Dench has a very low opinion of men in comparison to women. Women bear the children. They need support and protection. They therefore have an interest in community. “Reciprocity is an elaboration of self‐interest” (p. 5). Dench’s men can manage alone, so they can be more selfish. They need only shallow, undemanding relationships. Women willingly take care of children, men have to be rewarded. A man can be domesticated by making him the head of the household. He gets special privileges, and there is “an unequal exchange rate in their favour” (p. 8).

Dench claims that: “… divorce and separation are neat ways for a man to shed his domestic responsibilities” (p. 14). He asserts that separated fathers are not contributing domestically. Dench fails to see the contribution made by non‐custodial parents, ignores the fact that they have to care for themselves, and does not look critically at the studies on relative contributions of men and women (which show men in a far more favourable light than feminists, and he, would have us believe). He also routinely ignores the importance of children to fathers, even suggesting that there is a problem determining how to make men emotionally responsible for their children (p. 16).
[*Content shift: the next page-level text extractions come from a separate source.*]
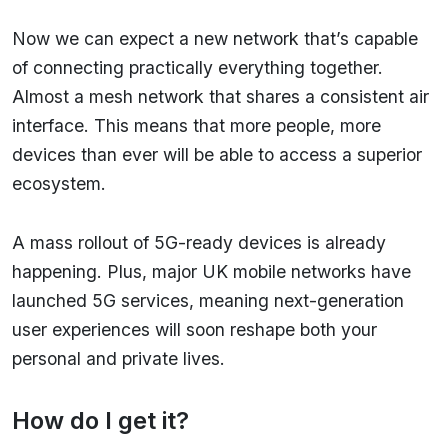
Now we can expect a new network that’s capable
of connecting practically everything together.
Almost a mesh network that shares a consistent air
interface. This means that more people, more
devices than ever will be able to access a superior
ecosystem.
A mass rollout of 5G-ready devices is already
happening. Plus, major UK mobile networks have
launched 5G services, meaning next-generation
user experiences will soon reshape both your
personal and private lives.
How do I get it?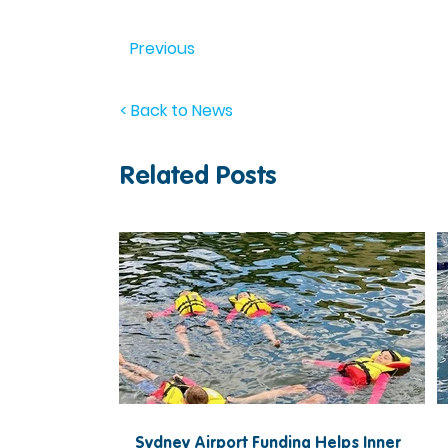
Previous
< Back to News
Related Posts
Sydney Airport Funding Helps Inner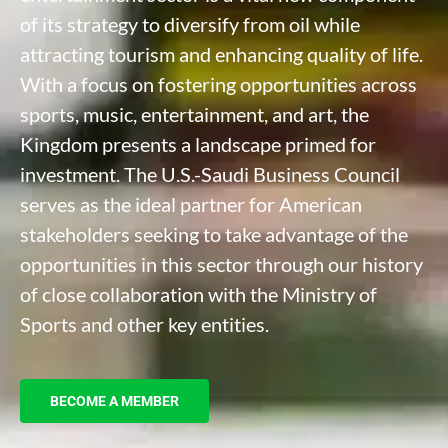
of its strategy to diversify from oil while
attracting tourism and enhancing quality of life.
With a focus on fostering opportunities across
sports, music, entertainment, and art, the
Kingdom presents a landscape primed for
investment. The U.S.-Saudi Business Council
serves as the ideal partner for American
stakeholders seeking to take advantage of the
opportunities in this sector through our history
of close collaboration with the Ministry of
Sports and other key entities.
BECOME A MEMBER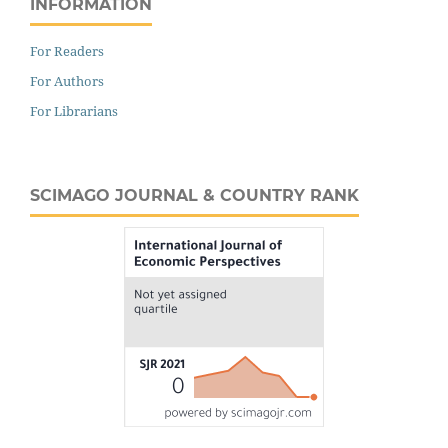
INFORMATION
For Readers
For Authors
For Librarians
SCIMAGO JOURNAL & COUNTRY RANK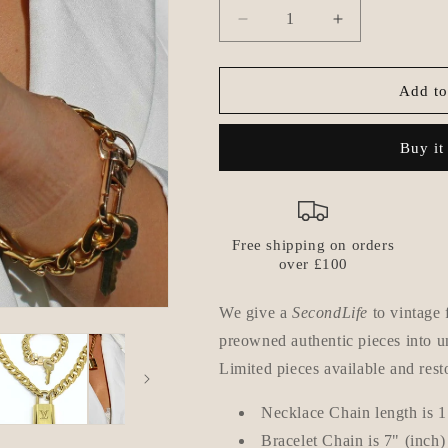
Decrease
Increase
quantity
quantity
for
for
Louis
Louis
Add to
Vuitton
Vuitton
Set
Set
Buy it
Lock
Lock
Cuban
Cuban
Chain
Chain
Necklace
Necklace
with
with
Free shipping on orders
Key
Key
over £100
Bracelet
Bracelet
We give a
SecondLife
to vintage 
preowned authentic pieces into un
Limited pieces available and rest
Necklace Chain length is 1
Bracelet Chain is
7" (inch)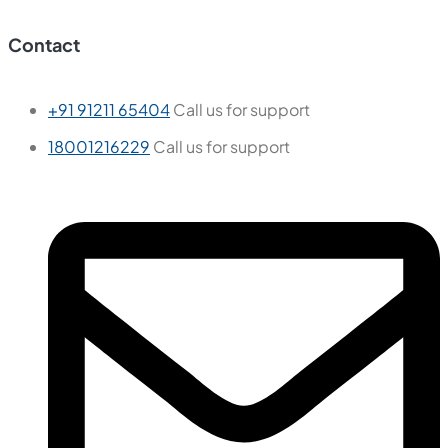
Tiles
Wall Tiles
Floor Tiles
Useful Links
Blogs
Find a Store
Become a Dealer
Catalogue
Contact Us
Contact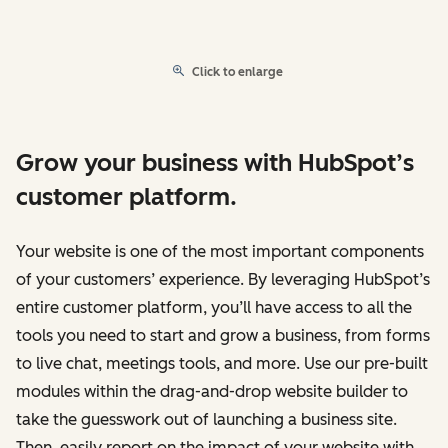
Click to enlarge
Grow your business with HubSpot’s
customer platform.
Your website is one of the most important components
of your customers’ experience. By leveraging HubSpot’s
entire customer platform, you’ll have access to all the
tools you need to start and grow a business, from forms
to live chat, meetings tools, and more. Use our pre-built
modules within the drag-and-drop website builder to
take the guesswork out of launching a business site.
Then, easily report on the impact of your website with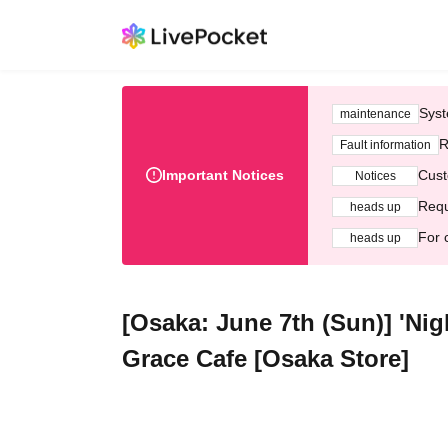
Syst
maintenance
R
Fault information
Important Notices
Cust
Notices
Requ
heads up
For 
heads up
[Osaka: June 7th (Sun)] 'Ni
Grace Cafe [Osaka Store]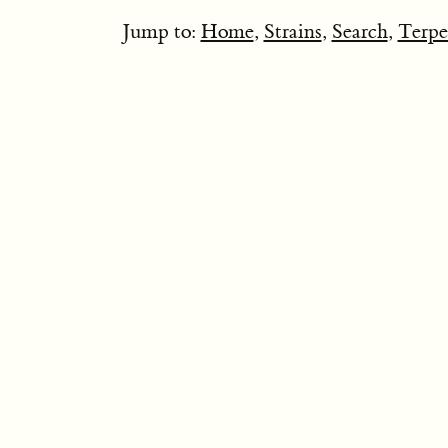
Jump to:
Home
,
Strains
,
Search
,
Terpe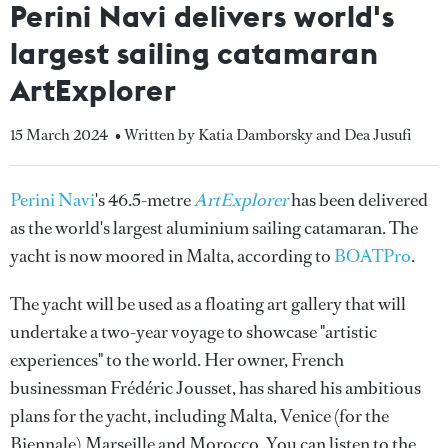
Perini Navi delivers world's
largest sailing catamaran
ArtExplorer
15 March 2024
• Written by Katia Damborsky and Dea Jusufi
Perini Navi
's 46.5-metre
ArtExplorer
has been delivered
as the world's largest aluminium sailing catamaran. The
yacht is now moored in Malta, according to
BOATPro
.
The yacht will be used as a floating art gallery that will
undertake a two-year voyage to showcase "artistic
experiences" to the world. Her owner, French
businessman Frédéric Jousset, has shared his ambitious
plans for the yacht, including Malta, Venice (for the
Biennale) Marseille and Morocco. You can listen to the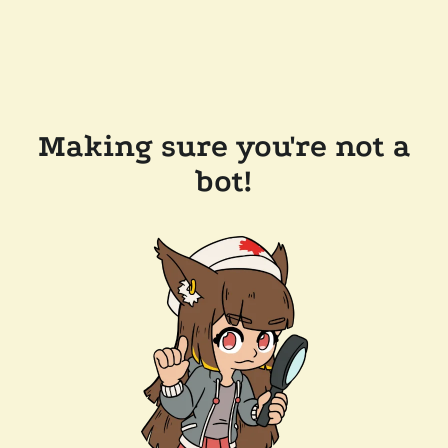
Making sure you're not a
bot!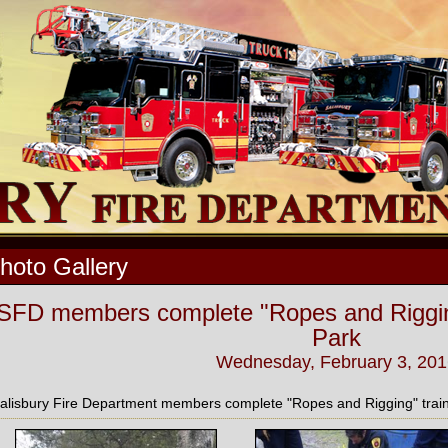
hoto Gallery
SFD members complete "Ropes and Rigging"
Park
Wednesday, February 3, 201
alisbury Fire Department members complete "Ropes and Rigging" traini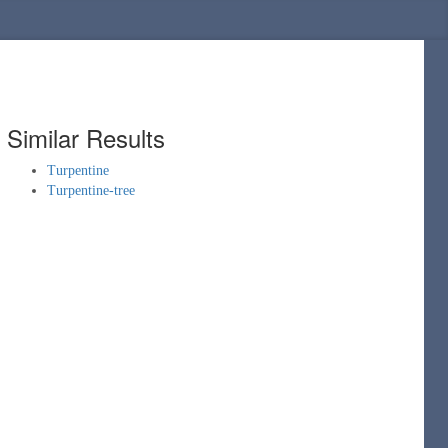
Similar Results
Turpentine
Turpentine-tree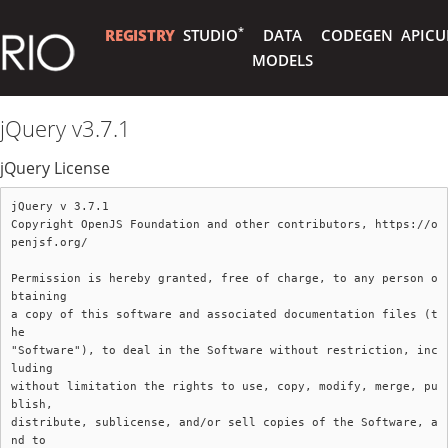
*
REGISTRY
STUDIO
DATA
CODEGEN
APICU
MODELS
jQuery v3.7.1
jQuery License
jQuery v 3.7.1

Copyright OpenJS Foundation and other contributors, https://o
penjsf.org/

Permission is hereby granted, free of charge, to any person o
btaining

a copy of this software and associated documentation files (t
he

"Software"), to deal in the Software without restriction, inc
luding

without limitation the rights to use, copy, modify, merge, pu
blish,

distribute, sublicense, and/or sell copies of the Software, a
nd to
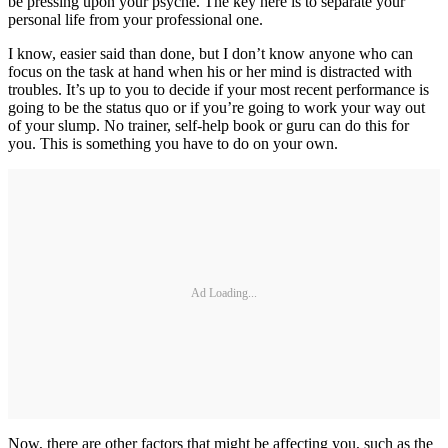
be pressing upon your psyche. The key here is to separate your
personal life from your professional one.
I know, easier said than done, but I don’t know anyone who can
focus on the task at hand when his or her mind is distracted with
troubles. It’s up to you to decide if your most recent performance is
going to be the status quo or if you’re going to work your way out
of your slump. No trainer, self-help book or guru can do this for
you. This is something you have to do on your own.
Ad Loading...
Now, there are other factors that might be affecting you, such as the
Dench’s focus is primarily on restoring men’s provider role, commenting favourably on child support requirements and suggesting that men and women could satisfactorily have children by several sexual partners, simply ensuring that each man pays his share for his children. Presumably there are no birthdays, Christmasses, family holidays, etc., in his world.

Among the most unsettling aspects of Dench’s analysis are the assumptions about men and women. He suggests that men seek only short‐term opportunistic sex. Kingma (1993) suggests that, on the contrary, sex exposes men’s vulnerability as it is one of the few ways in which they are permitted to express emotion. Dench’s view is an example of the unspoken conspiracy which limits men and excuses their harsher treatment through a denial that they have feelings.
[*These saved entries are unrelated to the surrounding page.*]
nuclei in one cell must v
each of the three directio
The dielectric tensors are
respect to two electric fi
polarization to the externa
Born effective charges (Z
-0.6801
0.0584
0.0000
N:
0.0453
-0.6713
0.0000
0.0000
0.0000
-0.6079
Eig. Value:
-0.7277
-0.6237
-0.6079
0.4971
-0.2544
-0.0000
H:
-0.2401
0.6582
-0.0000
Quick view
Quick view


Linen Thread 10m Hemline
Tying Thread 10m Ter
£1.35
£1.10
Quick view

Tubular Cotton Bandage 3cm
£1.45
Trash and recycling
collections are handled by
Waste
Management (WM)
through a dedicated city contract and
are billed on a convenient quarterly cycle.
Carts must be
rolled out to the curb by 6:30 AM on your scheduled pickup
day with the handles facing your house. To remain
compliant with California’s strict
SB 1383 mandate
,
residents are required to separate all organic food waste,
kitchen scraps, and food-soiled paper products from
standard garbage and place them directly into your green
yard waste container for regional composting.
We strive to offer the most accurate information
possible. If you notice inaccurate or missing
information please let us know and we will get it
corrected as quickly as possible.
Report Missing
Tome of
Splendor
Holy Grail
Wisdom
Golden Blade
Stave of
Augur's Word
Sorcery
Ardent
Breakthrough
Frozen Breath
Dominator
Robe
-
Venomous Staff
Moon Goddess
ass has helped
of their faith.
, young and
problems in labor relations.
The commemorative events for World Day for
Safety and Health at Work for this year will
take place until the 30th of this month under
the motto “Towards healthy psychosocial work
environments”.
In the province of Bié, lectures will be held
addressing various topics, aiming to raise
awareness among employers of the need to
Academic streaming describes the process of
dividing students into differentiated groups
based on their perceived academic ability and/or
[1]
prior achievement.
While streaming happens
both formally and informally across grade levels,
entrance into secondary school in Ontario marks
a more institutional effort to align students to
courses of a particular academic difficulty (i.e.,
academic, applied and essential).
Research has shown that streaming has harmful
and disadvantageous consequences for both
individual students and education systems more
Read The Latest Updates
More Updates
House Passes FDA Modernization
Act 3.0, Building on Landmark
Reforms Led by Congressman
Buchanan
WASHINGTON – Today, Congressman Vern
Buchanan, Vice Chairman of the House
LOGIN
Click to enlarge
He also suggests that women’s methods of guidance and influence (“magic”) are beneficial. Pearson (1997) puts it another way:

… as soon as girls hone their verbal and social skills, at around ten or 11, they become aggressors of a different kind. They abandon physical aggression, even though their pre‐pubescent hormones are still no different than boys’, and adopt a new set of tactics: they bully, they name call, they set up and frame fellow kids. They become masters of indirection.
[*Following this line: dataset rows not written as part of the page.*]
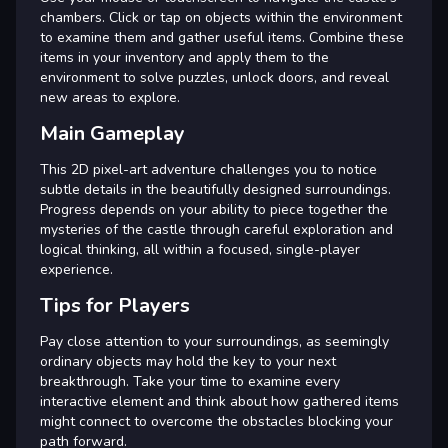
chambers. Click or tap on objects within the environment
to examine them and gather useful items. Combine these
items in your inventory and apply them to the
environment to solve puzzles, unlock doors, and reveal
new areas to explore.
Main Gameplay
This 2D pixel-art adventure challenges you to notice
subtle details in the beautifully designed surroundings.
Progress depends on your ability to piece together the
mysteries of the castle through careful exploration and
logical thinking, all within a focused, single-player
experience.
Tips for Players
Pay close attention to your surroundings, as seemingly
ordinary objects may hold the key to your next
breakthrough. Take your time to examine every
interactive element and think about how gathered items
might connect to overcome the obstacles blocking your
path forward.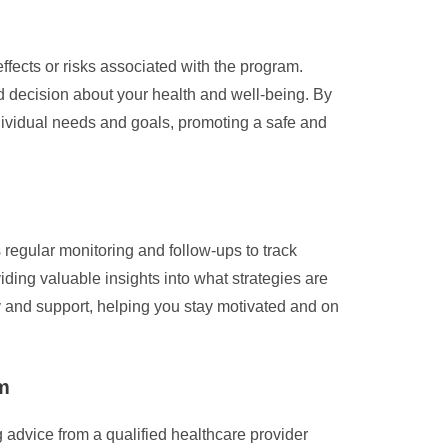
ffects or risks associated with the program.
 decision about your health and well-being. By
ndividual needs and goals, promoting a safe and
 regular monitoring and follow-ups to track
iding valuable insights into what strategies are
 and support, helping you stay motivated and on
am
 advice from a qualified healthcare provider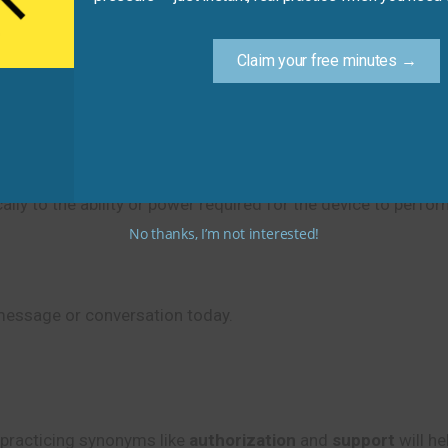
ated. (Use the correct preposition.)
Claim your free minutes →
re update provides the
__________
for the device to conne
lly to the ability or power required for the device to perfor
No thanks, I’m not interested!
message or conversation today.
practicing synonyms like
authorization
and
support
will he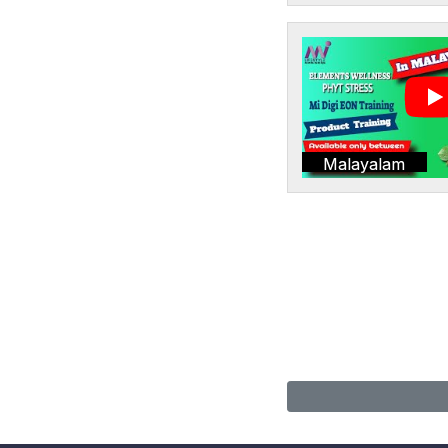
Malayalam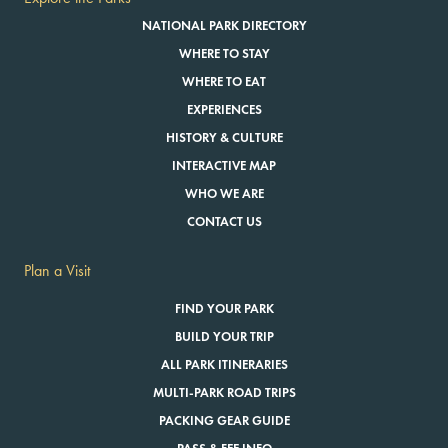
NATIONAL PARK DIRECTORY
WHERE TO STAY
WHERE TO EAT
EXPERIENCES
HISTORY & CULTURE
INTERACTIVE MAP
WHO WE ARE
CONTACT US
Plan a Visit
FIND YOUR PARK
BUILD YOUR TRIP
ALL PARK ITINERARIES
MULTI-PARK ROAD TRIPS
PACKING GEAR GUIDE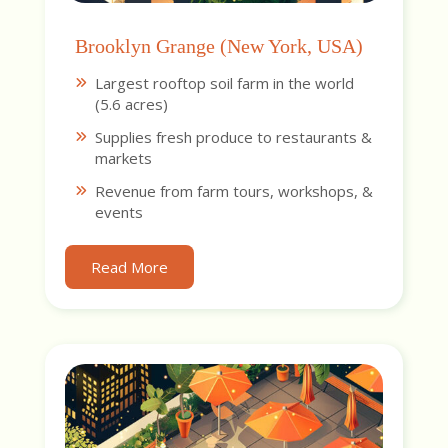
Brooklyn Grange (New York, USA)
Largest rooftop soil farm in the world
(5.6 acres)
Supplies fresh produce to restaurants &
markets
Revenue from farm tours, workshops, &
events
Read More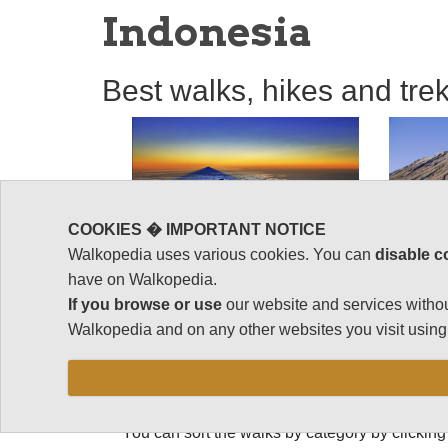
Indonesia
Best walks, hikes and tre
COOKIES � IMPORTANT NOTICE
Walkopedia uses various cookies. You can
disable c
have on Walkopedia.
If you browse or use
our website and services withou
Best walks, hike
Walkopedia and on any other websites you visit using 
Indonesia
You can sort the walks by category by clicking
Indirect aggression, as the Finnish psychologist Kaj Bjorkqvist defines it, is “a kind of social manipulation: the aggressor manipulates others to attack the victim, or, by other means, makes use of the social structure in order to harm the target person, without being personally involved in the attack” (p. 17).

How much of feminism’s negative portrayal of men and its emphasis on women’s disadvantage and victimhood is actually indirect aggression against men, using the state as the instrument? How much of men’s gravitation to the fringes of society is due to banishment by women, including emotional distancing by their mothers as described by Kingma? Dench suggests that men would walk away from their children unless given special rewards. He should read the literature on parental alienation and the pain that fathers and children feel when the parenting relationship is obstructed by mothers. These actions by mothers have been described as emotional abuse of children. Dench is wrong to assign the moral high ground to women when there are those among them who would act in this way while fathers are denied a more responsible role.

While on the face of it Dench is criticising feminists, he adopts many of their beliefs and is merely questioning the viability of their methods. Perhaps he too is an instrument of indirect aggression.

References

Kingma, D.R. (1993, The Men We Never Knew: Women’s Role in the Evolution of a Gender, Tandem, Auckland.

Pearson, P. (1997, When She Was Bad: Violent Women and the Myth of Innocence, Viking Penguin, New York, NY.